How fast is the Tor browser with VPN?

Last but not least, the speed aspect. Tor assumes every piece of exchanged data gets encrypted and decrypted several times. This takes time, and the relaying itself adds more. Modern opinions indicate that the speed might be enough for many online activities, especially if you happen to use fast Tor servers. Latency, the delay between sending a request and receiving a response, is worse, however. And the biggest performance problem is the speed instability. It’s because your circuit through the Tor network changes often and unpredictably. Will the servers in it be slow and overloaded, or efficient and unoccupied? Your carefree Web surfing might quickly change to a painstakingly slow one. Refer to the Tor Metrics for recent speed measurements, if you wish to interpret them yourself.

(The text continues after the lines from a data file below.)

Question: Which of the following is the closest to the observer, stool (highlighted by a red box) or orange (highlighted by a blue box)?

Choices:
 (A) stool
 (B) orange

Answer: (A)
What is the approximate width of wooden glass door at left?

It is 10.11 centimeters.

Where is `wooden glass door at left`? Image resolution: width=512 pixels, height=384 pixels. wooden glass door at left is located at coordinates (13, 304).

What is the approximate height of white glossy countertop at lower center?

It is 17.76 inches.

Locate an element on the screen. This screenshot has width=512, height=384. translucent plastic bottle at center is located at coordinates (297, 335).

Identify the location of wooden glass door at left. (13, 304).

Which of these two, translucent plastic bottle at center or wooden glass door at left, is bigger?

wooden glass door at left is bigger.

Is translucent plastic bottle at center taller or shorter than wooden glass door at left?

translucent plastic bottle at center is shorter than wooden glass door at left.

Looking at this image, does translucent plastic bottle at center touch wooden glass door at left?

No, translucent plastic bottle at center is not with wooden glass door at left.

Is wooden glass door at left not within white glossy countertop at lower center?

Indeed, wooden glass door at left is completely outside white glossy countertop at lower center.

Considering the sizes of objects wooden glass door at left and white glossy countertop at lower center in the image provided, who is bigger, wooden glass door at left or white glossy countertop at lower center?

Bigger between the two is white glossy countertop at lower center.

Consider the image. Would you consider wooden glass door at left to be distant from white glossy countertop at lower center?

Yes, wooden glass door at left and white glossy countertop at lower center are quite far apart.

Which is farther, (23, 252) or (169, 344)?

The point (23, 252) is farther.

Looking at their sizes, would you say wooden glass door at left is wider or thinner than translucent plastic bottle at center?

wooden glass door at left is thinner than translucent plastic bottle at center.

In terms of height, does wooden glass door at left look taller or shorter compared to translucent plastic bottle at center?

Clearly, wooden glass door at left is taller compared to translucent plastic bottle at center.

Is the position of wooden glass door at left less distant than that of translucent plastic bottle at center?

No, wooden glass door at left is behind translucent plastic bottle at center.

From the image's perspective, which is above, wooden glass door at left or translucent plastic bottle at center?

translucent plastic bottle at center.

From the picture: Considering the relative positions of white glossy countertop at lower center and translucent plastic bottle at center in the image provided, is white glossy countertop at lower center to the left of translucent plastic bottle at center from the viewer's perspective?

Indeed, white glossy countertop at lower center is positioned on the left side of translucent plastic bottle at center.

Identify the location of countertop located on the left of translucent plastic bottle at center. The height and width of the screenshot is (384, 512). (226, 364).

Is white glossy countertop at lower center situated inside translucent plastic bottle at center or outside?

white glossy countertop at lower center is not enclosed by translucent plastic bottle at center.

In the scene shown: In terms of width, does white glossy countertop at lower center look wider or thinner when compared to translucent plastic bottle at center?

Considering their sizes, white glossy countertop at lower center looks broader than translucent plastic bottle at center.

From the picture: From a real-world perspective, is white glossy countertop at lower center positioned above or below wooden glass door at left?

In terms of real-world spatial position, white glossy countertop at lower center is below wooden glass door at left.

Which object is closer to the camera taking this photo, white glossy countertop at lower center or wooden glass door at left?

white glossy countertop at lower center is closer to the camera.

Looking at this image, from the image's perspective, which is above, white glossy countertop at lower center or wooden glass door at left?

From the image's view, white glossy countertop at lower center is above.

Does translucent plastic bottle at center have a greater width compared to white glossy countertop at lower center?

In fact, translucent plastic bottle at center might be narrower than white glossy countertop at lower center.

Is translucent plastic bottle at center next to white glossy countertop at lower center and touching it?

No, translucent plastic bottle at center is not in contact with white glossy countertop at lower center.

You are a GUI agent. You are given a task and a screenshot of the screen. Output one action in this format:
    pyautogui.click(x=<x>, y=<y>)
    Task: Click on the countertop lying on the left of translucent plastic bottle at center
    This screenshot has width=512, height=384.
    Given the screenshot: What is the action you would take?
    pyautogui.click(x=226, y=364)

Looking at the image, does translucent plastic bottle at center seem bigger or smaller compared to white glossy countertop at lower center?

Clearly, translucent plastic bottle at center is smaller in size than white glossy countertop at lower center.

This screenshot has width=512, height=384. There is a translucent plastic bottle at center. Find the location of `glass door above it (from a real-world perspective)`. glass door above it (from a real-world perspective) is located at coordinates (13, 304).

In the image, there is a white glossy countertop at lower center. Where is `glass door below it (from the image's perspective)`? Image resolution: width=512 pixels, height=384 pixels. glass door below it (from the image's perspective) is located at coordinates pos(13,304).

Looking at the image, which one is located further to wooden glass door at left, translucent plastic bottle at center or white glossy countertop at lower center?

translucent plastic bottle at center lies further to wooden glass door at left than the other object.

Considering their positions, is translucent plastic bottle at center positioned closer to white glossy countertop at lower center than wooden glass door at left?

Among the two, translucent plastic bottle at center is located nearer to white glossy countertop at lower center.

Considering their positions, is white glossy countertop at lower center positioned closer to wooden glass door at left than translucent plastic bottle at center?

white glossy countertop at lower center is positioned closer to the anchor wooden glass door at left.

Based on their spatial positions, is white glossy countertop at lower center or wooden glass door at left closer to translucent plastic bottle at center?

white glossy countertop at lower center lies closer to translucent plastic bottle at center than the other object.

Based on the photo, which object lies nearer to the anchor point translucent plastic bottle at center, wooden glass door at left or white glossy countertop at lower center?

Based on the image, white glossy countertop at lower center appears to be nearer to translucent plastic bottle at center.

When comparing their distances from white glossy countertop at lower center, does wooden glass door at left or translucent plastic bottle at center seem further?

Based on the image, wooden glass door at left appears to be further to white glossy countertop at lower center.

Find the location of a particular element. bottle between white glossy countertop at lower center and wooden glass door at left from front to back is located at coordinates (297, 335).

With Onion over VPN, the connection will usually be even slower and latency increased, so the result might be quite disappointing. You need to remember that this solution is different from a regular browser. A typical netizen just doesn’t care about his privacy this much. If you aren’t a typical internet user and can’t afford to take any chances, be prepared to sacrifice speed for safety.

Compared with VPN, Tor might be called the next level of privacy protection. Because their domains are quite distinct, the two can be combined for an even greater cybersecurity boost. It does come at the cost of speed. If you’re looking for ways of becoming next to invisible online, consider putting these two solutions together!